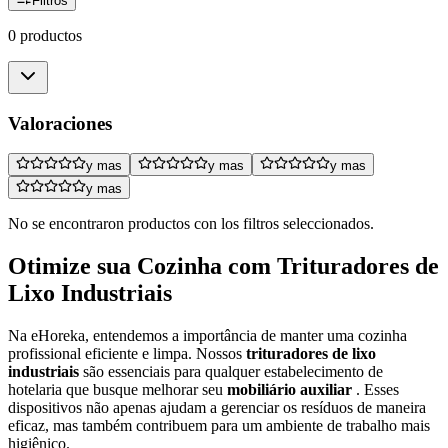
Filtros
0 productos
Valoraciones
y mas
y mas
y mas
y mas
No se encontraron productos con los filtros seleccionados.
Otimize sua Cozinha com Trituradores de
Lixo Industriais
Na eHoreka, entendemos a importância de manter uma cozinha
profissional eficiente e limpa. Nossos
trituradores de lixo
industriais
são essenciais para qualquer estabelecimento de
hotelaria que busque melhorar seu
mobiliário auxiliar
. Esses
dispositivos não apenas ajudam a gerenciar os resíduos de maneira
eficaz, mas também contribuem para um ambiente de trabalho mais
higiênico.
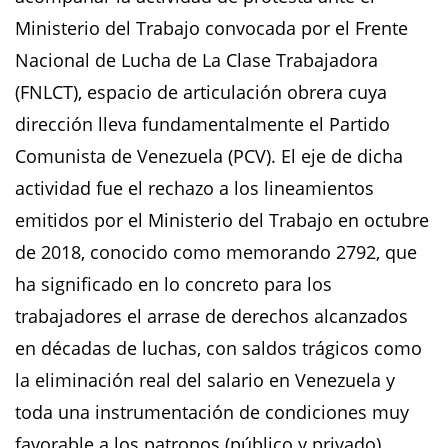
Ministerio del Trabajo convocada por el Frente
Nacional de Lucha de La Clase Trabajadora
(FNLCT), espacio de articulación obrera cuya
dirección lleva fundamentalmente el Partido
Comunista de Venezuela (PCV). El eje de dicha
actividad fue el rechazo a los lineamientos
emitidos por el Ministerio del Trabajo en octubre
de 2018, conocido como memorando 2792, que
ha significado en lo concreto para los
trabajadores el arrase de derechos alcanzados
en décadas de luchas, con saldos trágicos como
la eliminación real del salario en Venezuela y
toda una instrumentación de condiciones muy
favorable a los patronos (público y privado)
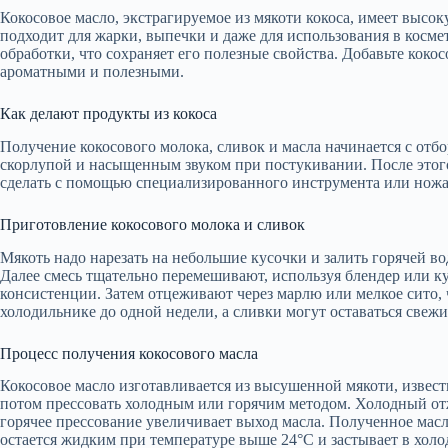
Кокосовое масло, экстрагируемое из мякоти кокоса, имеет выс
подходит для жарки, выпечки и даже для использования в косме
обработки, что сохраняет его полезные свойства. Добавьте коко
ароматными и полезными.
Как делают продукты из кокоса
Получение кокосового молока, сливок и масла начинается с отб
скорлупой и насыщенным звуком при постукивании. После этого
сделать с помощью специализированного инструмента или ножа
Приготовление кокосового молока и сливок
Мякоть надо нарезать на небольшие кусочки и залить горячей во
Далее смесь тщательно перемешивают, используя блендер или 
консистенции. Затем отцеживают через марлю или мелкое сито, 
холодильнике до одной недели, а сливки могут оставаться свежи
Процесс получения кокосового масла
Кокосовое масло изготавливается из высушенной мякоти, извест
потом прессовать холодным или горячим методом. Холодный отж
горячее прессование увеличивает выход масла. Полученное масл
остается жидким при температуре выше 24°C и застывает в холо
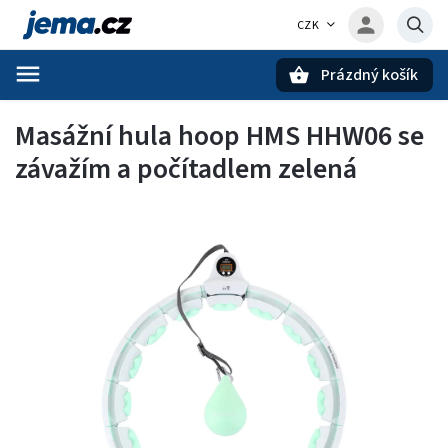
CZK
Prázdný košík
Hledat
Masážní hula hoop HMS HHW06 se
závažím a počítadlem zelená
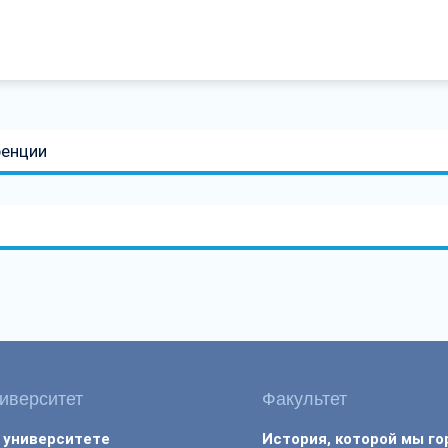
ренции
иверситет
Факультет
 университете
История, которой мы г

═══

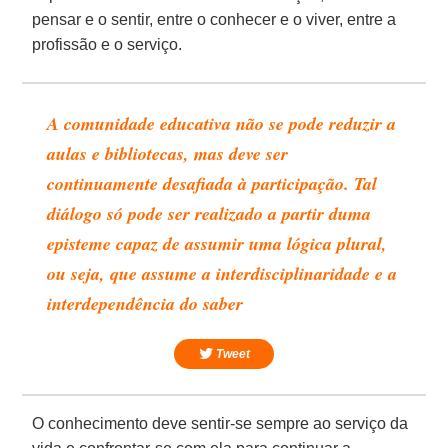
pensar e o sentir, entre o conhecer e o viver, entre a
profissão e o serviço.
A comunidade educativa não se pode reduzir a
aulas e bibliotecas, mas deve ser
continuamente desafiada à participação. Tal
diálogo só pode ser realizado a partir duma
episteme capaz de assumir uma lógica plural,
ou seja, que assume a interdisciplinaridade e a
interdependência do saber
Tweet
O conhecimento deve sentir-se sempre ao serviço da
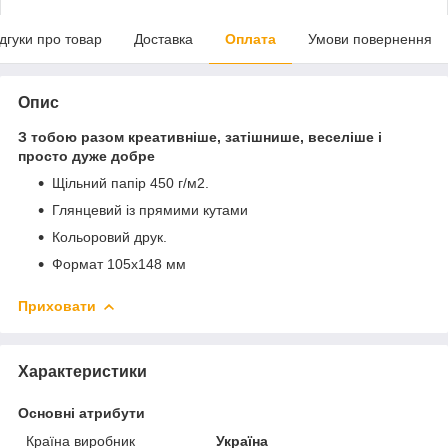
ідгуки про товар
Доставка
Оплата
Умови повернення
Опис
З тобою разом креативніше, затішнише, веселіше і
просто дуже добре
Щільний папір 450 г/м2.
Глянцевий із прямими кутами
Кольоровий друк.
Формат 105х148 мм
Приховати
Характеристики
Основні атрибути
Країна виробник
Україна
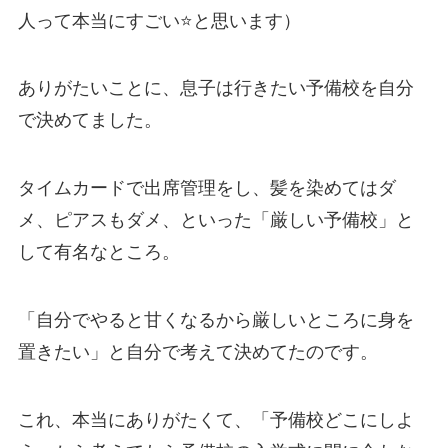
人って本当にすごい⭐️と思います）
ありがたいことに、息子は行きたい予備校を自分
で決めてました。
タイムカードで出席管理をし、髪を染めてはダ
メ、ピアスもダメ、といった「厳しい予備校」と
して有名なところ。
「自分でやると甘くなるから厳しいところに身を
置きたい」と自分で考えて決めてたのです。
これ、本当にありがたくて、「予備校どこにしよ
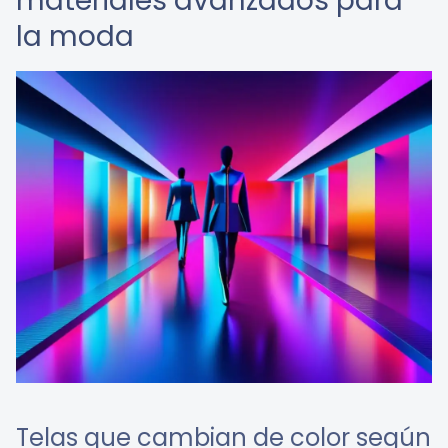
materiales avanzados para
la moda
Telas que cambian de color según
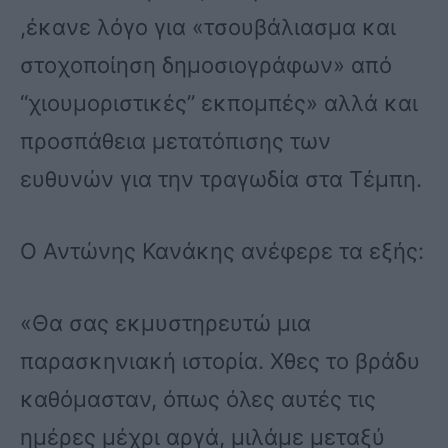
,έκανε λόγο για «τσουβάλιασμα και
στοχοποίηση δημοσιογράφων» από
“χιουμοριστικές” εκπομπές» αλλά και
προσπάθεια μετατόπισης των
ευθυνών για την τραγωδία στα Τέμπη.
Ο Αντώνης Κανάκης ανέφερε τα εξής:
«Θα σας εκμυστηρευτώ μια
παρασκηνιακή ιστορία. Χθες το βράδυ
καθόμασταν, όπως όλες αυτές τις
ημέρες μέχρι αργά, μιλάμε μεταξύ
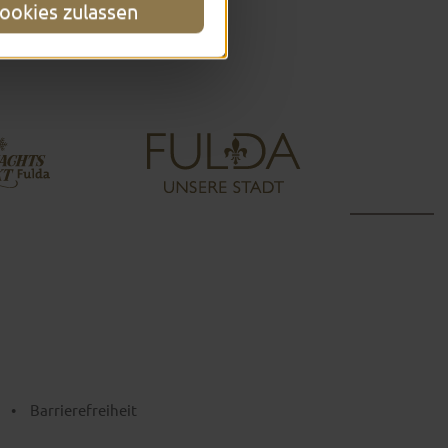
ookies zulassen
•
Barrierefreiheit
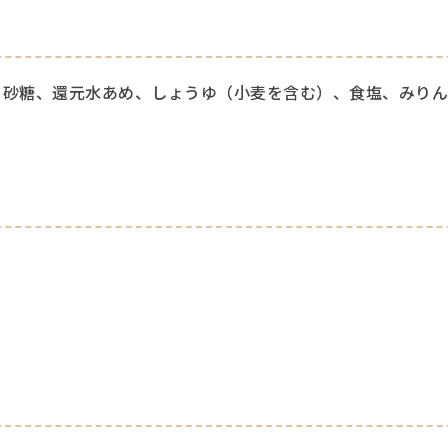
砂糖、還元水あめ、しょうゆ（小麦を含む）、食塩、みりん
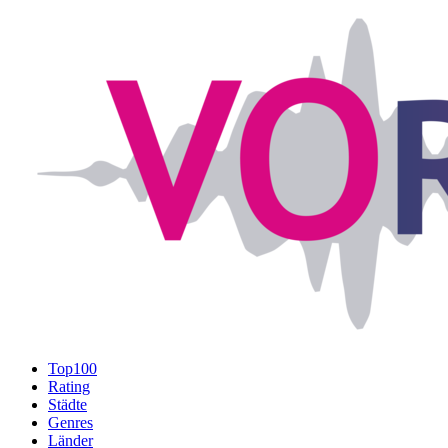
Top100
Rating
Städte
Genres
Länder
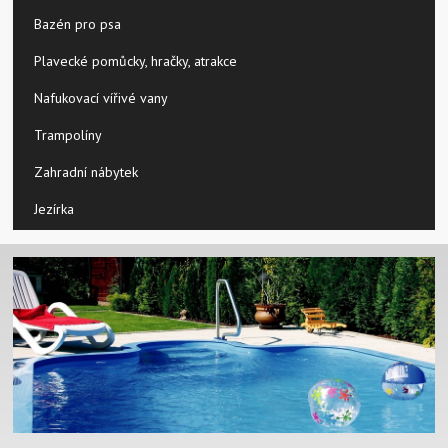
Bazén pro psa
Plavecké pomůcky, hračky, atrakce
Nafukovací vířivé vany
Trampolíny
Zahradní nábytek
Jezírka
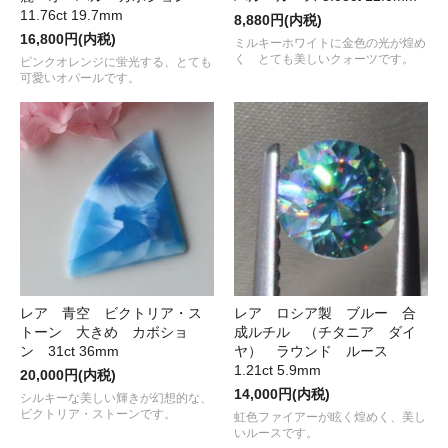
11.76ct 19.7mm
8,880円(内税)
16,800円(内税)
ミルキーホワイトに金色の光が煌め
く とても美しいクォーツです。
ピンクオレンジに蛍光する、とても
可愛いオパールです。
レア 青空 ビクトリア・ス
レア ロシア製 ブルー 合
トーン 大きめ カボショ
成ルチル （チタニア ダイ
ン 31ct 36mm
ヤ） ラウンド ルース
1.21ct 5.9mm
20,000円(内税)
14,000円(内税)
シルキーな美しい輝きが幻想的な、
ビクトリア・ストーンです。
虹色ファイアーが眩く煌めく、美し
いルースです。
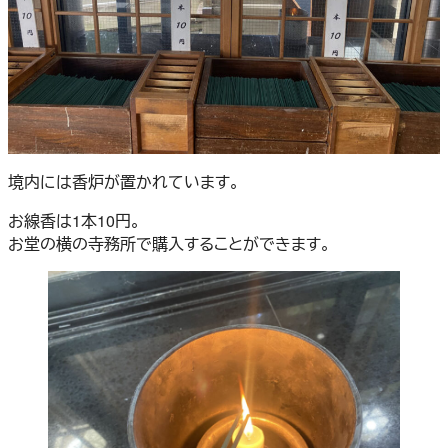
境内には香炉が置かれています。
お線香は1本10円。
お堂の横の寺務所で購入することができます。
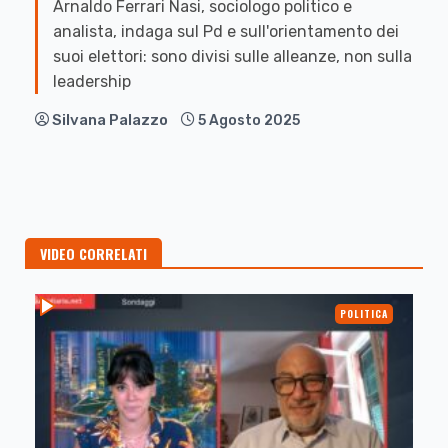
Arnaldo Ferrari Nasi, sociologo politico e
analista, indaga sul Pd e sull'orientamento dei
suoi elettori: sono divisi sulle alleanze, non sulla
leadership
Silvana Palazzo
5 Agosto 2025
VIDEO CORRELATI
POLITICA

═══

§ Problem description:
Beginning at the line with "Мякоть надо нарезать" and ending at the line with "холодильнике до одной", reproduce each line of the data above exactly, and add no other lines.

§ Expected answer:
Мякоть надо нарезать на небольшие кусочки и залить горячей во
Далее смесь тщательно перемешивают, используя блендер или 
консистенции. Затем отцеживают через марлю или мелкое сито, 
холодильнике до одной недели, а сливки могут оставаться свежи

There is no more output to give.